Michael White

Date(s) of birth and/or death approximate

Date of Birth

January 1st, 1930

Date of Death

January 1st, 2017

Memorial Meeting

Berkeley Monthly Meeting

Minute

We celebrate Michael’s life in the manner of Friends, with a silent Meeting for Worship, in which anyone who feels prompted will speak out of the silence. Please stand up and speak loudly, so all can hear, and leave some silence for contemplation before the next message.

Michael White was the 12th of 14 children born to Ben and Mary White in Chicago in 1930.

He put his age up to join the Army Air Corps when he was about 15 and immediately regretted it, but his family would not assist him in getting out of it. He ended up contracting tuberculosis while in the service and lived in a Veterans Administration hospital, receiving experimental treatments for 4 years. That is where he met Lyn, who was a student nurse doing her externship at the hospital at the time. They dated and later married in secret while he was still a patient there.

The marriage of Mike to Lyn went in the face of social convention of that period. That did not bother Mike in the slightest. He opposed conventions and laws that his conscience told him were not true to the real human condition. His military service, during the Korean War, exposed him to the lack of freedom and the cowardice in the Land of the Free and the Brave he was supposed to kill for. Later, in civilian life, he found the Quaker faith to most nearly resonate with his experience-based belief in the futility of violence.

He enjoyed skiing, ice skating, camping and, particularly, horseback riding. He was a very skilled rider. He enjoyed football and played it for a while in his youth. He also enjoyed watching horse racing. And he loved poker.

After leaving the military and VA hospital, he studied at the Chicago Art Institute. He was a lover of wildlife and was the artist who created the paintings for the weekly introduction scenes of Mutual of Omaha’s Wild Kingdom.

He owned a successful advertising agency in Chicago, Mike White & Associates, during the mid-1960s to mid 1970s. He was an award winning advertiser who held ad accounts with McDonalds, Illinois Bell, Alberto-Culver, Motorola, etc. He was very involved with the civil rights movement, marched with Martin Luther King Jr., and worked with Jesse Jackson in Chicago where he produced promotional materials and campaigns for Operation PUSH. He joined Markmakers, Inc. as Senior Art Director in 1975 but soon restarted his own business – focusing on the design and construction of promotional displays for the Taylor Winery, Adler Planetarium, Abbott Pharmaceuticals, etc. After relocating to northern California his company eventually focused on promotional and creative photography, which was his true passion.
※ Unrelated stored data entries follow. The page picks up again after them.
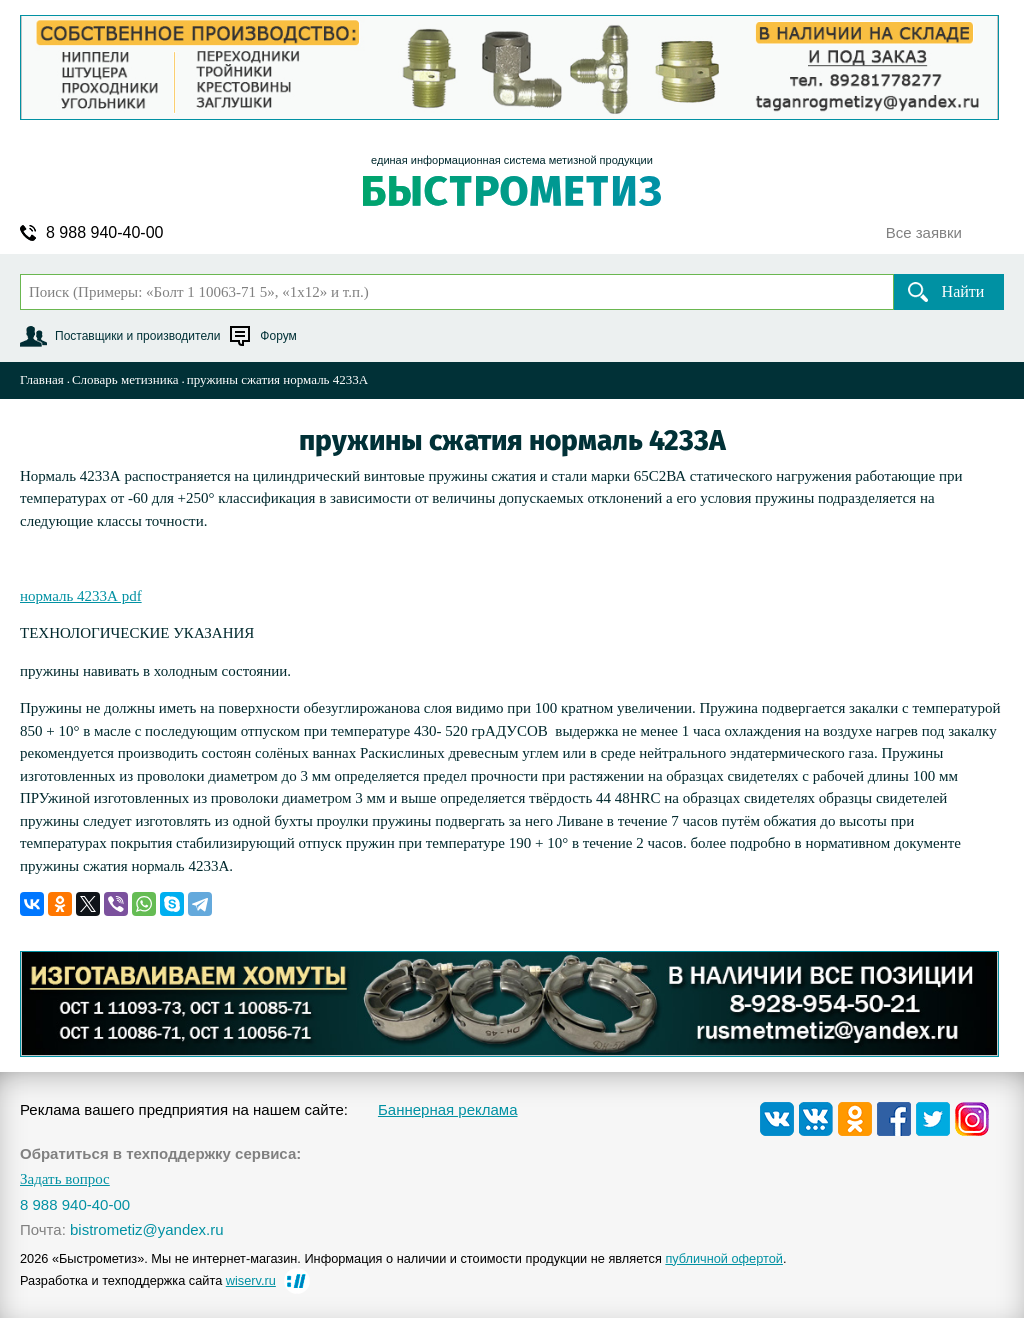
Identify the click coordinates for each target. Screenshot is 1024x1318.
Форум (278, 336)
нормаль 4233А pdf (81, 596)
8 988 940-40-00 (104, 233)
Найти (963, 291)
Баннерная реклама (448, 1109)
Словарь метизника (125, 379)
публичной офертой (724, 1258)
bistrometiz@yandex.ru (147, 1229)
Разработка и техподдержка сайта (148, 1280)
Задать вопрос (65, 1179)
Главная (42, 379)
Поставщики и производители (137, 336)
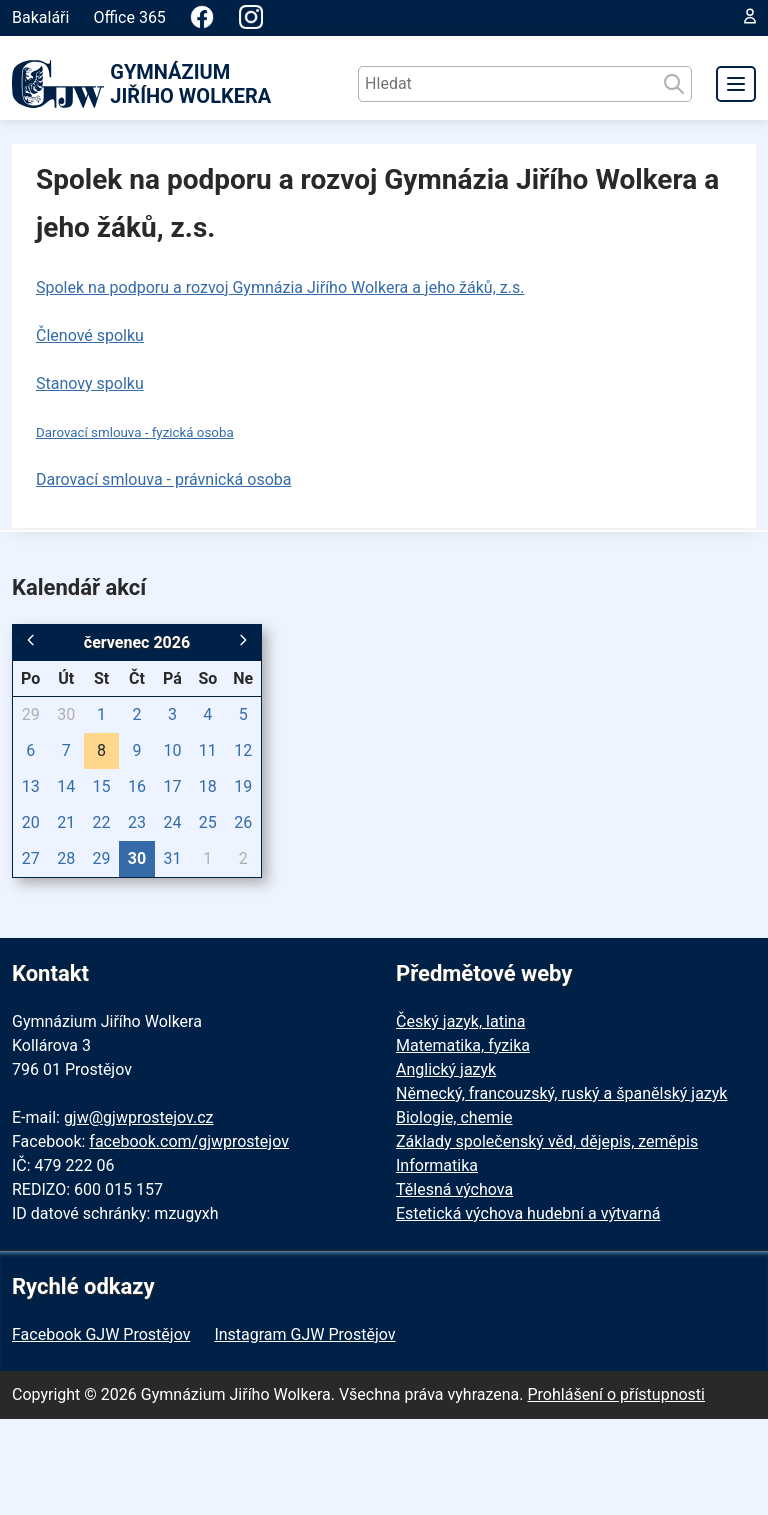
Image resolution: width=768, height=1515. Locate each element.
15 (102, 786)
He became involved with Reevaluation Counseling (RC) in the early 1970s. He began teaching RC theory and peer counseling and was appointed by Harvey Jackins as the International Black Liberation Reference Person for the organization, a post that he held for ten years or so. He wrote articles on theory which were frequently published in RC literature. He also traveled throughout the United States, Canada and Europe where he led RC workshops. His main emphasis was in the Elimination of Racism and he expanded and perfected Jackins’ “Golden Circle” demonstrations, which were extremely effective in provoking awareness of racism and racial attitudes, but also opened dialogues between various groups of people that society often pits against one another. These dialogues allowed people to see one another as individuals, form lasting connections with each other as allies, and commit to taking what they learned back to their communities to make a difference in the world. It was in this capacity that he began leading workshops for Native Americans on various reservations particularly in Canada. The emphasis of those workshops was to teach skills in Eliminating Racism and self empowerment. He taught an ongoing class in RC locally every Wednesday for well over 30 years.

In 1980 he traveled to Madrid as a delegate to the Helsinki Human Rights Committee conference, which was a great honor to him. Having struggled with alcoholism as a young man, he became sober after joining AA and remained an active participant and dedicated sponsor for the remainder of his life.

Berkeley Friends Meeting had the good fortune of having Michael as a longtime attender. He regularly attended with Lyn, even when health made it difficult. He gave vocal ministry in his distinctive voice, and all present felt its profundity.

He was diagnosed with prostate cancer in 1992 but continued to work as a photographer, RC teacher and Little League baseball coach. He was an amazing father – extremely dedicated to his family. He personally cared for his wife for nearly 5 years after she had suffered from a debilitating stroke and, later, Alzheimers. No matter how painful this was for him, he loved her and was dedicated to caring for her.

He passed away quietly at home being cared for by family and friends. He is survived by two daughters (Nancy and April), one son (Mark), four grandsons (Brandon, Julian, Justin and Benjamin) and two great grand children – a girl and a boy – (Shayla and Brandon Jr.).